A subset of the science-specific common words was selected to form the “general scientific jargon” list (2140 words in total). This subset was created by filtering the science-specific common word list to leave only candidate jargon words. These words were deemed to reflect those which scientists may use regardless of their field or topic of study. This candidate jargon was identified manually (see Supplementary Methods for identification process and S7 for the list of candidate jargon).
The 24 000 articles used in the derivation and verification of the lists were excluded from all further analysis where they were used.
Comparison of full texts vs abstracts
To compare the readability of full texts and abstracts, we chose six representative journals from the PubMed Central Open Access Subset for which all full texts of articles were available under a Creative Commons or similar license. These journals were BMC Biology, eLife, Genome Biology, PloS Biology, PloS Medicine and PloS ONE. None of these journals were a part of the original journal list which was used in the main analysis.
In total, 143 958 articles were included in the analysis. Both article abstracts and full texts were preprocessed according to the procedure outlined above and the readability measures were calculated.
Statistics
All statistical modelling was performed in R version 3.3.0
We evaluated the relationship between the readability of single abstracts and year of publication separately for FRE and NDC scores. The data can be viewed as hierarchically structured since abstracts belonging to different journals may differ in key aspects. In addition, journals span over different ranges of years (Fig. 1C and Supplementary Materials S1). In order to account for this structure, we performed linear mixed effect modelling using the R-packages lme4 version 1.1-12 (38), and lmerTest version 2.0-33 (39) with maximum likelihood estimation. We compared different models of increasing complexity. The included models were as following: (M0) a null model in which readability score was predicted only by journal as random effect with varying intercepts; (M1) the same as M0, but with an added fixed effect of time; and (M2) the same as M1, but with varying slopes for the random effect of journal (Supplementary Materials S2). We selected the best fitting model as determined by the Akaike Information Criterion and the Bayesian Information Criterion.

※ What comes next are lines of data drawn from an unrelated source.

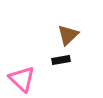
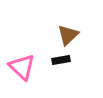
pink triangle: moved 12 px up
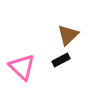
black rectangle: rotated 18 degrees counterclockwise
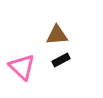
brown triangle: moved 11 px left; rotated 40 degrees clockwise
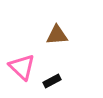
black rectangle: moved 9 px left, 21 px down
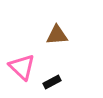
black rectangle: moved 1 px down
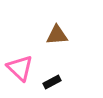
pink triangle: moved 2 px left, 1 px down
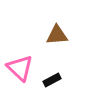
black rectangle: moved 2 px up
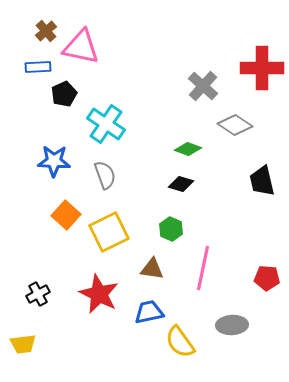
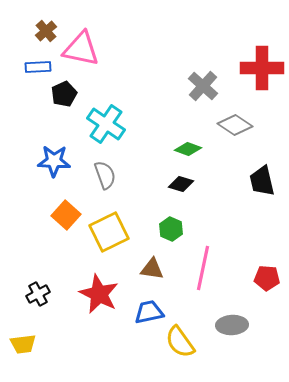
pink triangle: moved 2 px down
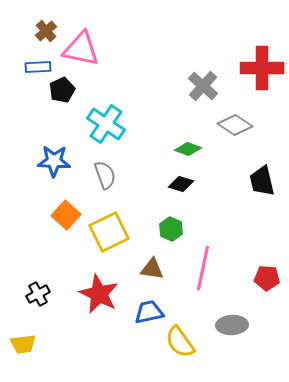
black pentagon: moved 2 px left, 4 px up
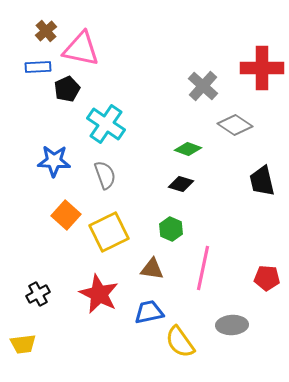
black pentagon: moved 5 px right, 1 px up
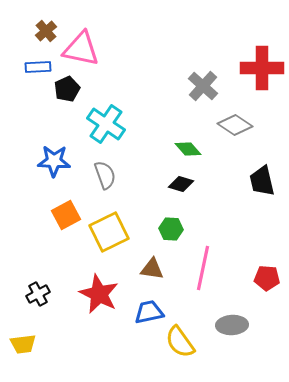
green diamond: rotated 28 degrees clockwise
orange square: rotated 20 degrees clockwise
green hexagon: rotated 20 degrees counterclockwise
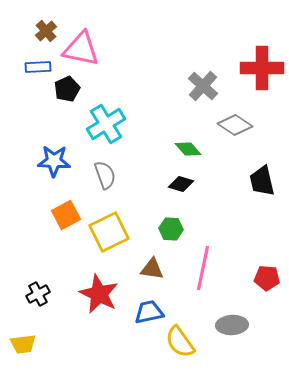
cyan cross: rotated 24 degrees clockwise
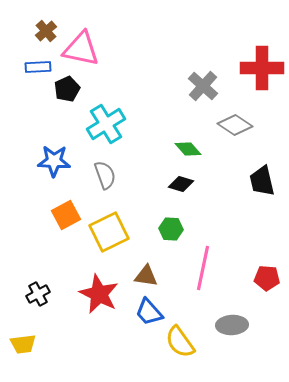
brown triangle: moved 6 px left, 7 px down
blue trapezoid: rotated 120 degrees counterclockwise
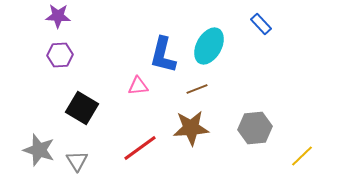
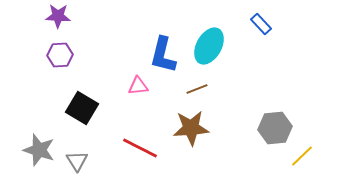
gray hexagon: moved 20 px right
red line: rotated 63 degrees clockwise
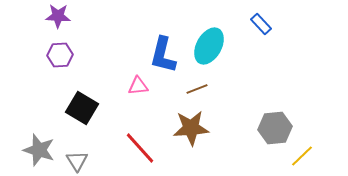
red line: rotated 21 degrees clockwise
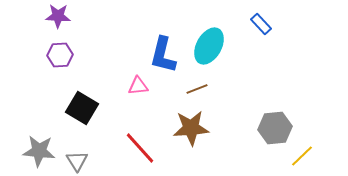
gray star: moved 1 px down; rotated 12 degrees counterclockwise
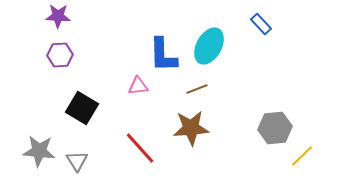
blue L-shape: rotated 15 degrees counterclockwise
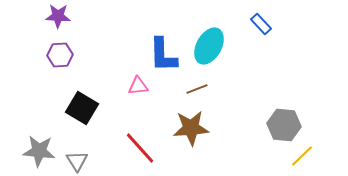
gray hexagon: moved 9 px right, 3 px up; rotated 12 degrees clockwise
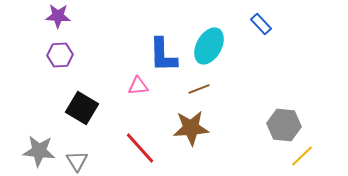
brown line: moved 2 px right
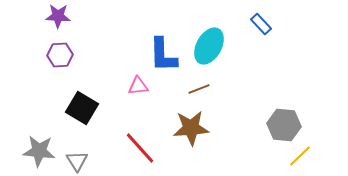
yellow line: moved 2 px left
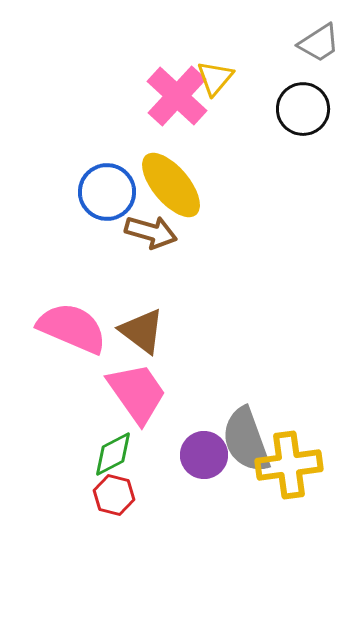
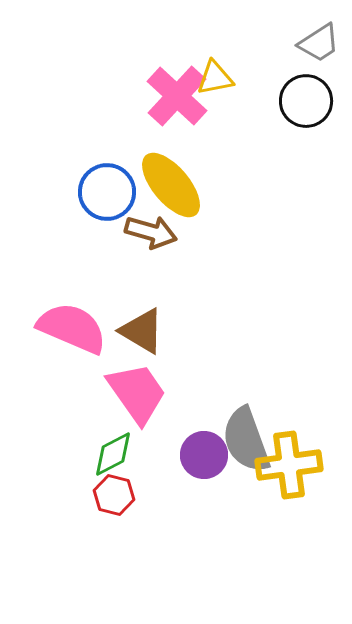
yellow triangle: rotated 39 degrees clockwise
black circle: moved 3 px right, 8 px up
brown triangle: rotated 6 degrees counterclockwise
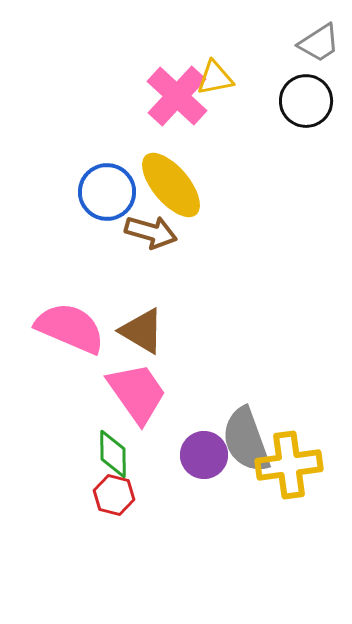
pink semicircle: moved 2 px left
green diamond: rotated 63 degrees counterclockwise
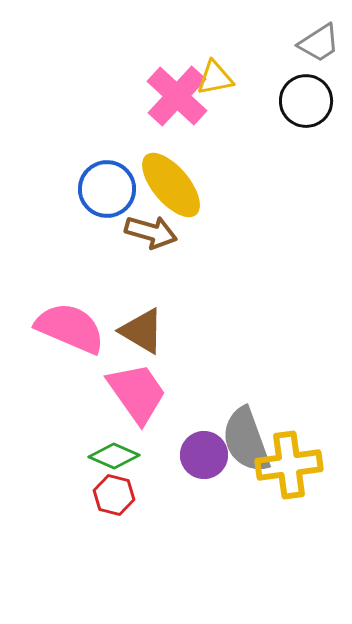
blue circle: moved 3 px up
green diamond: moved 1 px right, 2 px down; rotated 66 degrees counterclockwise
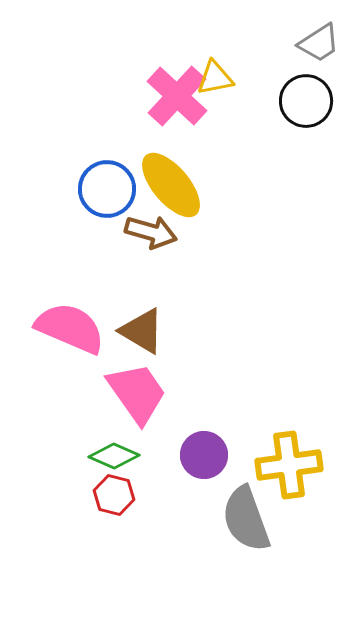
gray semicircle: moved 79 px down
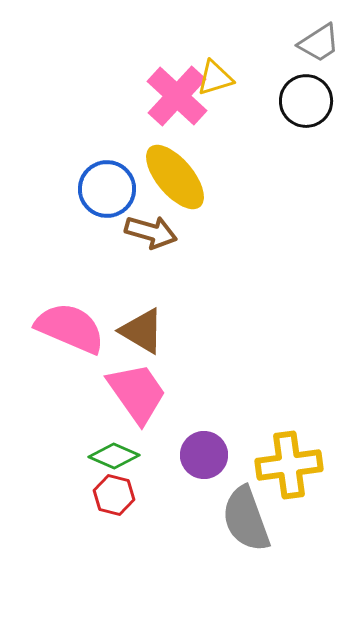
yellow triangle: rotated 6 degrees counterclockwise
yellow ellipse: moved 4 px right, 8 px up
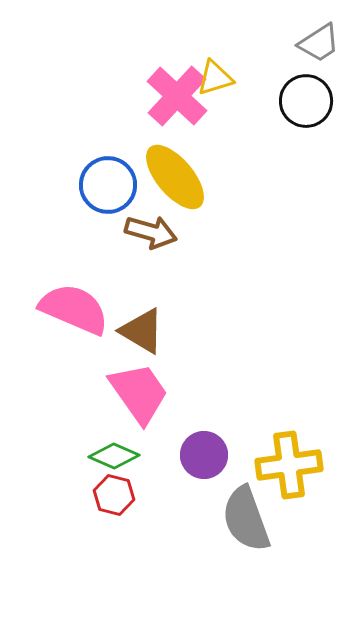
blue circle: moved 1 px right, 4 px up
pink semicircle: moved 4 px right, 19 px up
pink trapezoid: moved 2 px right
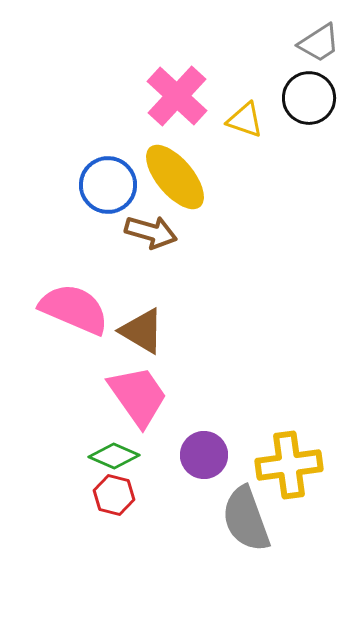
yellow triangle: moved 30 px right, 42 px down; rotated 36 degrees clockwise
black circle: moved 3 px right, 3 px up
pink trapezoid: moved 1 px left, 3 px down
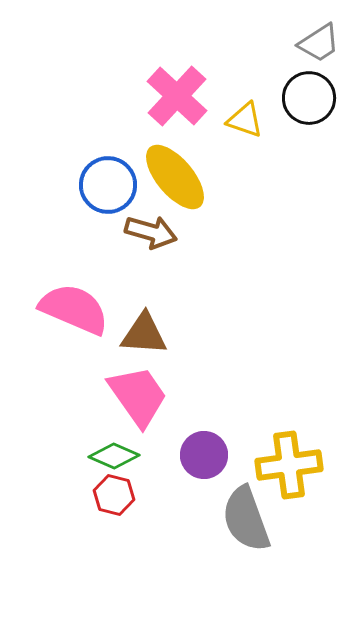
brown triangle: moved 2 px right, 3 px down; rotated 27 degrees counterclockwise
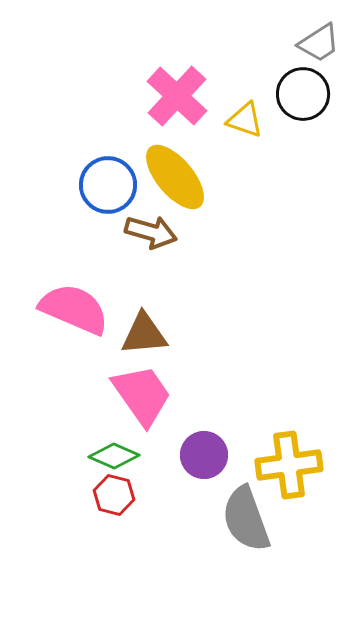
black circle: moved 6 px left, 4 px up
brown triangle: rotated 9 degrees counterclockwise
pink trapezoid: moved 4 px right, 1 px up
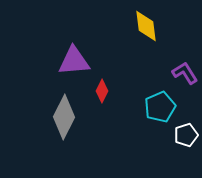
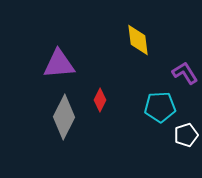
yellow diamond: moved 8 px left, 14 px down
purple triangle: moved 15 px left, 3 px down
red diamond: moved 2 px left, 9 px down
cyan pentagon: rotated 20 degrees clockwise
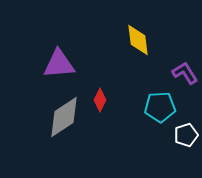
gray diamond: rotated 30 degrees clockwise
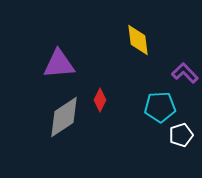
purple L-shape: rotated 12 degrees counterclockwise
white pentagon: moved 5 px left
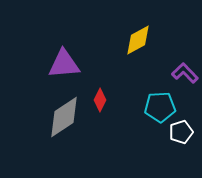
yellow diamond: rotated 68 degrees clockwise
purple triangle: moved 5 px right
white pentagon: moved 3 px up
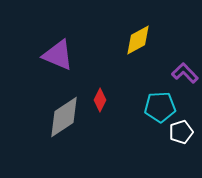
purple triangle: moved 6 px left, 9 px up; rotated 28 degrees clockwise
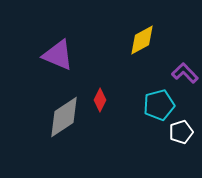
yellow diamond: moved 4 px right
cyan pentagon: moved 1 px left, 2 px up; rotated 12 degrees counterclockwise
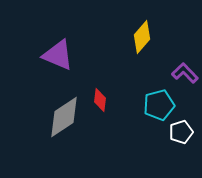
yellow diamond: moved 3 px up; rotated 20 degrees counterclockwise
red diamond: rotated 20 degrees counterclockwise
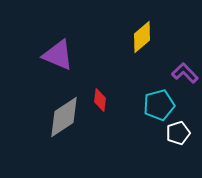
yellow diamond: rotated 8 degrees clockwise
white pentagon: moved 3 px left, 1 px down
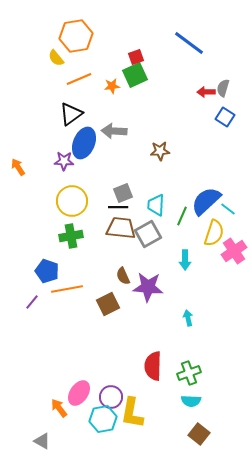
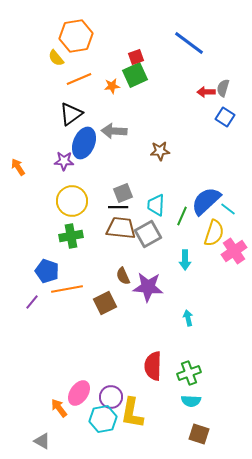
brown square at (108, 304): moved 3 px left, 1 px up
brown square at (199, 434): rotated 20 degrees counterclockwise
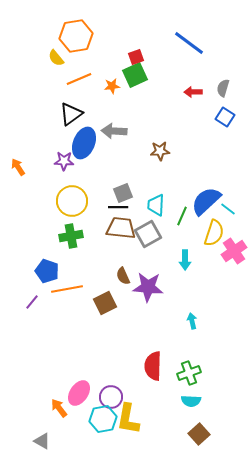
red arrow at (206, 92): moved 13 px left
cyan arrow at (188, 318): moved 4 px right, 3 px down
yellow L-shape at (132, 413): moved 4 px left, 6 px down
brown square at (199, 434): rotated 30 degrees clockwise
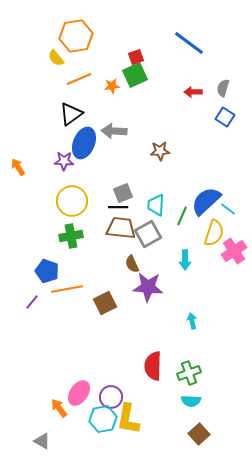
brown semicircle at (123, 276): moved 9 px right, 12 px up
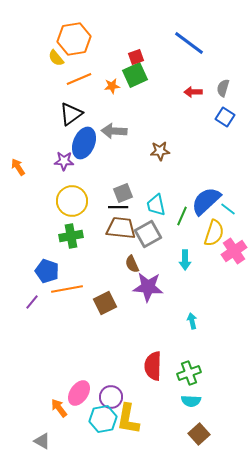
orange hexagon at (76, 36): moved 2 px left, 3 px down
cyan trapezoid at (156, 205): rotated 15 degrees counterclockwise
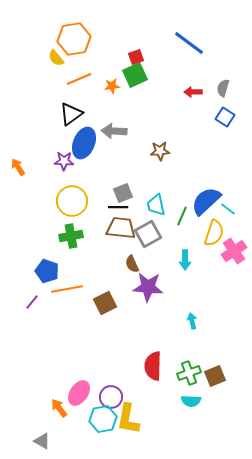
brown square at (199, 434): moved 16 px right, 58 px up; rotated 20 degrees clockwise
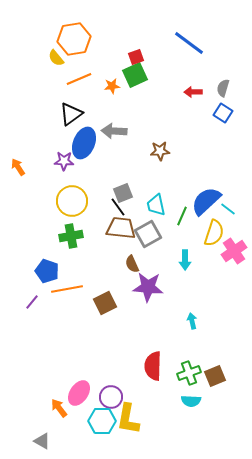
blue square at (225, 117): moved 2 px left, 4 px up
black line at (118, 207): rotated 54 degrees clockwise
cyan hexagon at (103, 419): moved 1 px left, 2 px down; rotated 12 degrees clockwise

In order to test that the trend was not explained by the increasing number of authors with year, we specified an additional model. It was identical to M2 above, but also included the number of authors as a second fixed effect. Some articles (n = 2325) lacked author information, and were excluded from the analysis. This model was performed using two sets of the data: i) a subset including only articles with one to ten authors (n = 650 344), ii) a full dataset consisting of all articles with complete author information (n = 705 127) (see Supplementary Materials S6). The motivation for (i) was that abstracts with many authors may bias the results.
Competing financial interests
The authors declare no competing financial interests
Acknowledgements
This article has a FRE score of 44.5.